DATA LISTING:

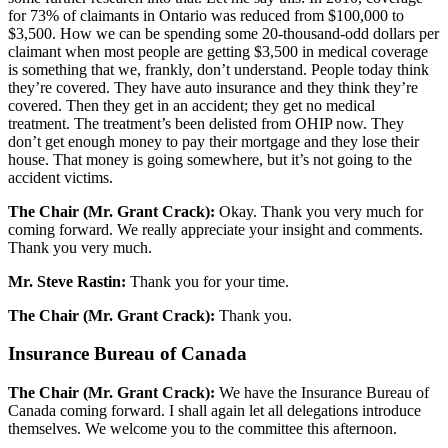
for 73% of claimants in Ontario was reduced from $100,000 to
$3,500. How we can be spending some 20-thousand-odd dollars per
claimant when most people are getting $3,500 in medical coverage
is something that we, frankly, don’t understand. People today think
they’re covered. They have auto insurance and they think they’re
covered. Then they get in an accident; they get no medical
treatment. The treatment’s been delisted from OHIP now. They
don’t get enough money to pay their mortgage and they lose their
house. That money is going somewhere, but it’s not going to the
accident victims.
The Chair (Mr. Grant Crack):
Okay. Thank you very much for
coming forward. We really appreciate your insight and comments.
Thank you very much.
Mr. Steve Rastin:
Thank you for your time.
The Chair (Mr. Grant Crack):
Thank you.
Insurance Bureau of Canada
The Chair (Mr. Grant Crack):
We have the Insurance Bureau of
Canada coming forward. I shall again let all delegations introduce
themselves. We welcome you to the committee this afternoon.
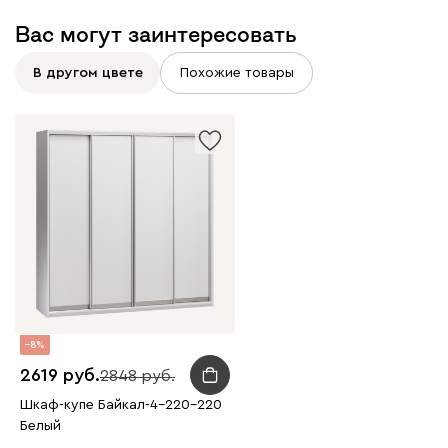
Вас могут заинтересовать
В другом цвете
Похожие товары
8
2619
2848
Шкаф-купе Байкал-4-220-220
Белый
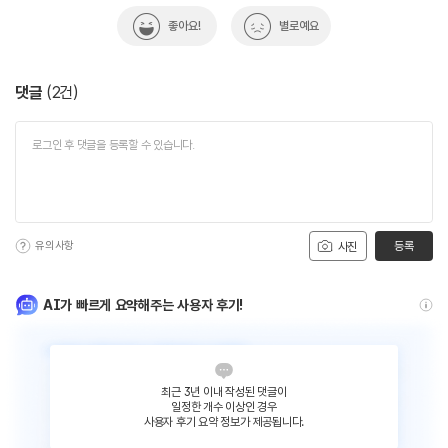
좋아요!
별로예요
댓글
(
2
건)
유의사항
등록
사진
AI가 빠르게 요약해주는 사용자 후기!
최근 3년 이내 작성된 댓글이
일정한 개수 이상인 경우
사용자 후기 요약 정보가 제공됩니다.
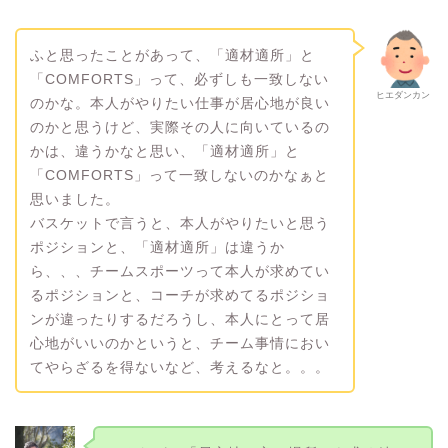
ふと思ったことがあって、「適材適所」と
「COMFORTS」って、必ずしも一致しない
ヒエダンカン
のかな。本人がやりたい仕事が居心地が良い
のかと思うけど、実際その人に向いているの
かは、違うかなと思い、「適材適所」と
「COMFORTS」って一致しないのかなぁと
思いました。
バスケットで言うと、本人がやりたいと思う
ポジションと、「適材適所」は違うか
ら、、、チームスポーツって本人が求めてい
るポジションと、コーチが求めてるポジショ
ンが違ったりするだろうし、本人にとって居
心地がいいのかというと、チーム事情におい
てやらざるを得ないなど、考えるなと。。。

EXERCISE REQUIREMENTS: All of the entries above should be copied exactly, with the images left out.

TASK OUTPUT:
for 73% of claimants in Ontario was reduced from $100,000 to
$3,500. How we can be spending some 20-thousand-odd dollars per
claimant when most people are getting $3,500 in medical coverage
is something that we, frankly, don’t understand. People today think
they’re covered. They have auto insurance and they think they’re
covered. Then they get in an accident; they get no medical
treatment. The treatment’s been delisted from OHIP now. They
don’t get enough money to pay their mortgage and they lose their
house. That money is going somewhere, but it’s not going to the
accident victims.
The Chair (Mr. Grant Crack):
Okay. Thank you very much for
coming forward. We really appreciate your insight and comments.
Thank you very much.
Mr. Steve Rastin:
Thank you for your time.
The Chair (Mr. Grant Crack):
Thank you.
Insurance Bureau of Canada
The Chair (Mr. Grant Crack):
We have the Insurance Bureau of
Canada coming forward. I shall again let all delegations introduce
themselves. We welcome you to the committee this afternoon.
Вас могут заинтересовать
В другом цвете
Похожие товары
8
2619
2848
Шкаф-купе Байкал-4-220-220
Белый
좋아요!
별로예요
댓글
(
2
건)
유의사항
등록
사진
AI가 빠르게 요약해주는 사용자 후기!
최근 3년 이내 작성된 댓글이
일정한 개수 이상인 경우
사용자 후기 요약 정보가 제공됩니다.
ふと思ったことがあって、「適材適所」と
「COMFORTS」って、必ずしも一致しない
ヒエダンカン
のかな。本人がやりたい仕事が居心地が良い
のかと思うけど、実際その人に向いているの
かは、違うかなと思い、「適材適所」と
「COMFORTS」って一致しないのかなぁと
思いました。
バスケットで言うと、本人がやりたいと思う
ポジションと、「適材適所」は違うか
ら、、、チームスポーツって本人が求めてい
るポジションと、コーチが求めてるポジショ
ンが違ったりするだろうし、本人にとって居
心地がいいのかというと、チーム事情におい
てやらざるを得ないなど、考えるなと。。。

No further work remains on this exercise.